The power of words in machine translation

Language is central to communication, arts, culture, and social structures. However over time, individual words can wield an incredible amount of power.

Language is not just words, but a vehicle of power. Many a times, it becomes a tool keeping oppressive systems at play, and subtly through the media, social hierarchies are revealed and maintained. Boris Johnson’s use of war like language over Brexit has been criticised for fuelling violence in the UK. Whereas in the Netherlands it was claimed their Covid- 19 lockdown was an “intelligent” one, framing them as “superior”. These are just two examples of where language and media framing can lead to both domestic and international divides.
When it comes to identity traits, similar divisive and oppressive framing through language is observed. Why is a woman labelled as feisty, bossy or a ‘mother of’- for the same qualities for which her male counterpart might be called ambitious and managerial, and hardly ever consider ‘father-of’ as a dominating identity? Why are words used to describe white public shooters mostly more lenient than those used to describe Black or Hispanic? The language used by the media, and each individual, has the power to perpetuate dangerous stereotypes.

Artificially Correct
Links between historic injustice and the language used today must be addressed to prevent bias from being further embedded into society.
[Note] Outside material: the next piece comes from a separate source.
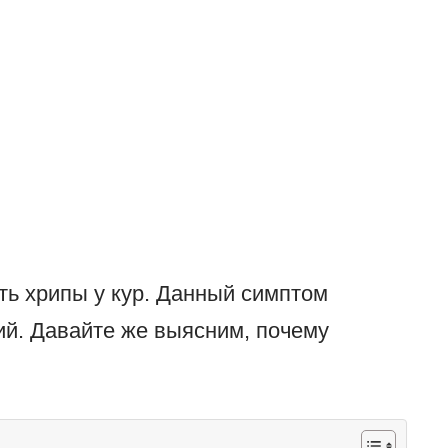
ь хрипы у кур. Данный симптом
ий. Давайте же выясним, почему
This is true also for translations, where the context is as important as the content. – It takes a keen eye from a translator to notice the social and historical connotations of the words chosen. Even with artificial intelligence (AI) used for machine translations, the same issue emerges.
Machine translation is a useful tool and becoming more so every day, however it often makes mistakes when it comes to gender. Danielle Saunders, research scientist at RWS, an international provider of technology-enabled language services, said that machine translation makes these mistakes, even in unambiguous circumstances, for two reasons;
Algorithmic choices e.g. when the algorithm has an incentive to produce translations with more common vocabulary
Data choices e.g. masculine vocabulary is more common in the datasets available for trainingFor instance, if artificial intelligence is trained on speeches from European Parliament, which it often is, the AI will then reflect the bias within the speeches in its own translations e.g. reaffirming the job role bias of choosing a male doctor over a female doctor. This is then further skewed by the male linguistic convention.
Being a relatively blank canvas, there is an opportunity to correct these initial biases in AI. Perhaps the most obvious port of call is to add more balance into the training materials: but this is expensive since it would require generating new training datasets, and an added layer of complexity would be the risk of creating more biases. And we haven’t even talked about alternate, non-binary pronouns yet that machine translations often misgender. The integration of non-binary, alternate or neo pronouns needs to grow in its practical aspects alongside the evolving cultural discussions on it. Adding to this complexity is the problem that “machine translation learns fast and forgets fast” states Saunders, in a phenomenon termed “catastrophic forgetting” which may happen when the AI has to learn new information. Although embracing the risk of catastrophic forgetting is an option, it is probable that retraining with new materials will risk losing the quality of machine translation. A viable option could be to treat gender as a spell check – providing choice to the user – this choice could incorporate non- binary pronouns, such as the German Xier- pronouns.

“Re-establishing truths”
There is a need to “re-establish truths” and divert away from the oppressive systems in a truthful way, said Emilia Roig, founder and director of the Center for Intersectional Justice. In deconstructing words, as well as contexts that we find uncomfortable, translators can help find the right words. For example, in Portuguese the word “enslaved” is now favoured over the original “slave” – showing the position someone was put in. The words we choose can reveal the afflictions of our society; it can also help establish better constructs, orient our conversations and provide us with the tools to create an equitable discourse. In translation, human and machine, as well as everyday life we must ask ourselves: what are the correct words and what power do they hold?
A final layer of complexity is added when we consider that the language we use today is not going to be the same as the language we use in 20, 50, 100 years’ time. Language is not something we can do prescriptively, but is constantly evolving. This ever-changing nature of language must be reflected in artificial intelligence design, to allow for quick and easy adaptations of language in years to come.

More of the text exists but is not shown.